Maybe everyone is walking around thinking something abstract and ontological
like The existence of others as a freedom defines my situation
and is even the condition of my own freedom. Maybe de Beauvoir
opens her notebook & writes it as soon as she sits down at the Deux Magots.
Life is inherently meaningless, probably thinks Sartre, across from her at the table,
studying the waiter. The chef savagely prepares a tart for its destruction.
Yet the street lamps blink on without thinking Light, then nothing…
as the booksellers along the Seine close their metal boxes.
Humming, a woman pulls her damp dress from a basket,
then clothespins her simulacrum to the line.
So maybe not everyone. Maybe I can just lie here on the couch & pet the cat
the rest of the afternoon. He seems troubled
ever since the other one died.

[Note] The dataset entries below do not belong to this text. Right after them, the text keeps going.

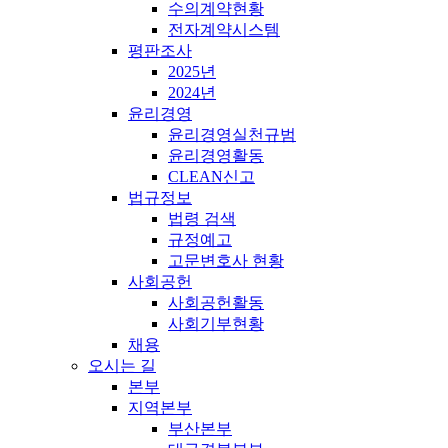
수의계약현황
전자계약시스템
평판조사
2025년
2024년
윤리경영
윤리경영실천규범
윤리경영활동
CLEAN신고
법규정보
법령 검색
규정예고
고문변호사 현황
사회공헌
사회공헌활동
사회기부현황
채용
오시는 길
본부
지역본부
부산본부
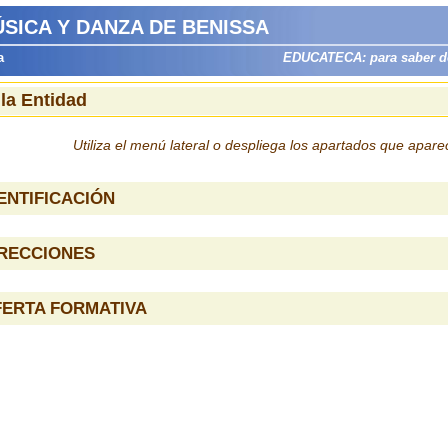
SICA Y DANZA DE BENISSA
a
EDUCATECA: para saber dón
 la Entidad
Utiliza el menú lateral o despliega los apartados que apar
ENTIFICACIÓN
IRECCIONES
FERTA FORMATIVA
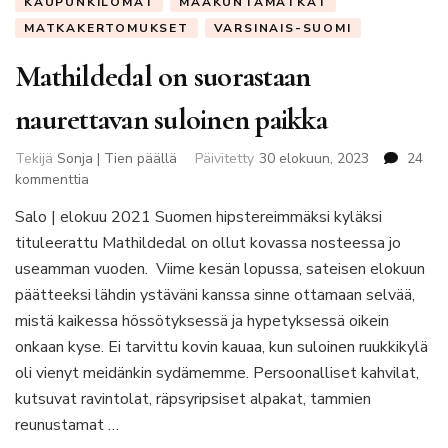
KAUPUNKILOMAT
MAAKUNTAMATKAT
MATKAKERTOMUKSET
VARSINAIS-SUOMI
Mathildedal on suorastaan
naurettavan suloinen paikka
Tekijä
Sonja | Tien päällä
Päivitetty
30 elokuun, 2023
24
artikkeliin
kommenttia
Mathildedal
Salo | elokuu 2021 Suomen hipstereimmäksi kyläksi
on
tituleerattu Mathildedal on ollut kovassa nosteessa jo
suorastaan
naurettavan
useamman vuoden. Viime kesän lopussa, sateisen elokuun
suloinen
päätteeksi lähdin ystäväni kanssa sinne ottamaan selvää,
paikka
mistä kaikessa hössötyksessä ja hypetyksessä oikein
onkaan kyse. Ei tarvittu kovin kauaa, kun suloinen ruukkikylä
oli vienyt meidänkin sydämemme. Persoonalliset kahvilat,
kutsuvat ravintolat, räpsyripsiset alpakat, tammien
reunustamat …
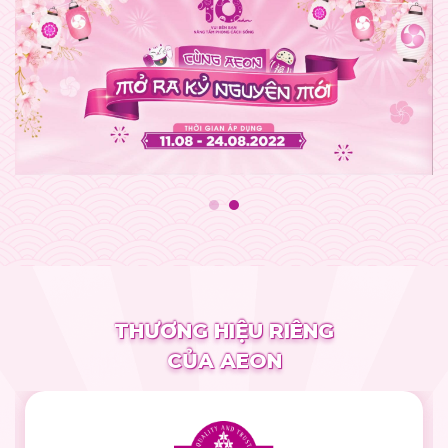
THƯƠNG HIỆU RIÊNG
CỦA AEON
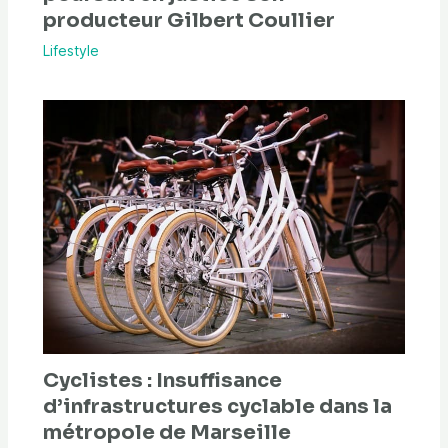
producteur Gilbert Coullier
Lifestyle
Cyclistes : Insuffisance
d’infrastructures cyclable dans la
métropole de Marseille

He won’t chase that snaky rainbow thing
when I drag it over the carpet. What is he thinking? Snaky rainbow things
are but fleeting pleasures distracting us from the terror of the void that awaits us?
My first & only time in Paris was thirty years ago. It was February, & snowing.
I wandered Montparnasse cemetery while heady thoughts flurried
from the clouds, wet my face & disappeared. Everyone I loved was still alive.
Paris is still there. The bouquinistes too—rare editions & magazines, postcards, souvenirs.
The Deux Magots is still there. But now, supposedly, everyone interesting goes to the Flore.
Look at them, alive in this poem, holding their menus & about to disappear.
De Beauvoir weeps as Sartre’s lowered in.